We let readers make grammatical judgments about four-word sentences and, similar to the design reported by Mirault et al. (2018), compared performance between two types of ungrammatical sequence: one with a transposition of the inner two words (“the can man run”) and one with a transposition of the outer two words (“run man can the”). This manipulation allowed us to use the exact same set of words in the two types of ungrammatical sequence, while manipulating the distance between the transposed words. This is an important extension of the Mirault et al. study, in which distance was held constant (the transposed words were always adjacent) at the cost of having different word combinations in the two conditions.

We anticipated that, if location information is inherent to the recognition process, it should be harder to classify the inner-transposed sentences than the outer-transposed sentences as grammatically incorrect. Alternatively, if the reading system were organized such that activated words were assigned a spatial location completely freely (e.g., Snell, Declerck, & Grainger, 2018; Snell et al., 2017; Snell, van Leipsig, et al., 2018), there would be no difference between the inner- and outer-transposed sentences.Footnote 1

Note that in our comparison of inner- versus outer-transposed sentences, we employed no true baseline condition. As such, if we were to observe no difference between the inner- and outer-transposed conditions, in the absence of all prior knowledge it would not be clear whether this were indeed due to complete flexibility, or the exact opposite—complete rigidity (with any word transposition yielding maximum cost, regardless of distance). The reason why we did not need a baseline to arbitrate between these two accounts is that the study of Mirault et al. (2018) has already evidenced flexibility in word position coding, rendering complete rigidity invalid as an explanation.

Method

Participants

A total of 24 participants from Aix-Marseille University gave informed consent to their participation in this study. All participants reported being nondyslexic, native speakers of the French language and having normal or corrected-to-normal vision. Participants received €5 as monetary compensation.

Stimuli and design

From the 200 French four-word sentences used in the RPVP study of Snell and Grainger (2017), we used a subset of 120 stimuli in the present study. These stimuli had been tested on their semantic neutrality, as reflected by the words’ cloze probabilities deviating nonsignificantly from zero (Snell & Grainger, 2017). The word lengths ranged from three to five letters. For each stimulus, we made sure that both a transposition of the inner two words and a transposition of the outer two words rendered the stimulus ungrammatical.

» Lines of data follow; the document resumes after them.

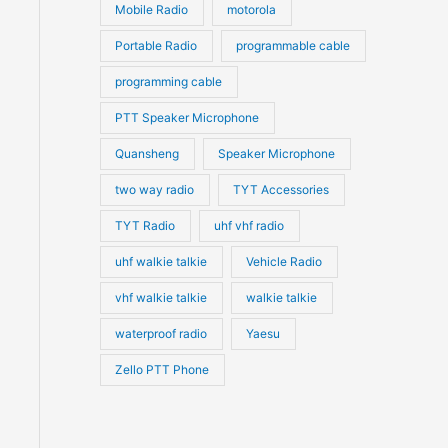
Mobile Radio
motorola
Portable Radio
programmable cable
programming cable
PTT Speaker Microphone
Quansheng
Speaker Microphone
two way radio
TYT Accessories
TYT Radio
uhf vhf radio
uhf walkie talkie
Vehicle Radio
vhf walkie talkie
walkie talkie
waterproof radio
Yaesu
Zello PTT Phone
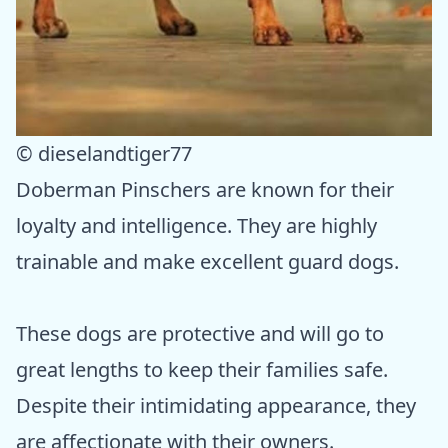
© dieselandtiger77
Doberman Pinschers are known for their
loyalty and intelligence. They are highly
trainable and make excellent guard dogs.
These dogs are protective and will go to
great lengths to keep their families safe.
Despite their intimidating appearance, they
are affectionate with their owners.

All 120 stimuli were shown four times to all participants: once with an inner transposition, once with an outer transposition, and twice as the grammatically correct base sentence (to induce equal occurrence of the grammatical and ungrammatical sequences in the grammaticality judgment task). The 480 experimental stimuli were presented in random order.

Apparatus and software

The experiment was implemented with OpenSesame (Mathôt, Schreij, & Theeuwes, 2012). Stimuli were presented on a gamma-calibrated 21-in. screen (1,024 × 768, 150 Hz), and responses were collected with an AZERTY-layout keyboard. Participants were seated at an 80-cm distance from the display, so that each character space subtended 0.35 deg of visual angle.

Procedure

Participants were seated in a comfortable office chair in a dimly lit room, where they received task instructions from the experimenter as well as visually onscreen. The trial procedure is shown in Fig. 2. Each trial started with a 500-ms fixation display comprising two centrally positioned vertical fixation bars on a luminance-neutral gray background. The fixation display was succeeded by a stimulus display that stayed on screen until the participant responded with a right- or a left-handed button press, for grammatical and ungrammatical sequences, respectively. Participants had a maximum of 3,000 ms to respond. Upon the participant’s response, a 400-ms feedback screen was shown, with a red or green dot to indicate incorrect or correct responses, respectively. Participants were offered a break on two occasions. The 480 experimental trials were preceded by eight practice trials for which we did not collect data. The experiment lasted approximately 25 min.

Fig. 2
figure 2

Trial procedure. The size of the stimuli relative to the screen is exaggerated in this example

Results

In the analyses of response times (RTs) as well as errors, we excluded trials with RTs beyond 2.5 SDs from the grand mean (2.66%). For the analysis of RTs, we also excluded incorrectly answered trials (9.97%).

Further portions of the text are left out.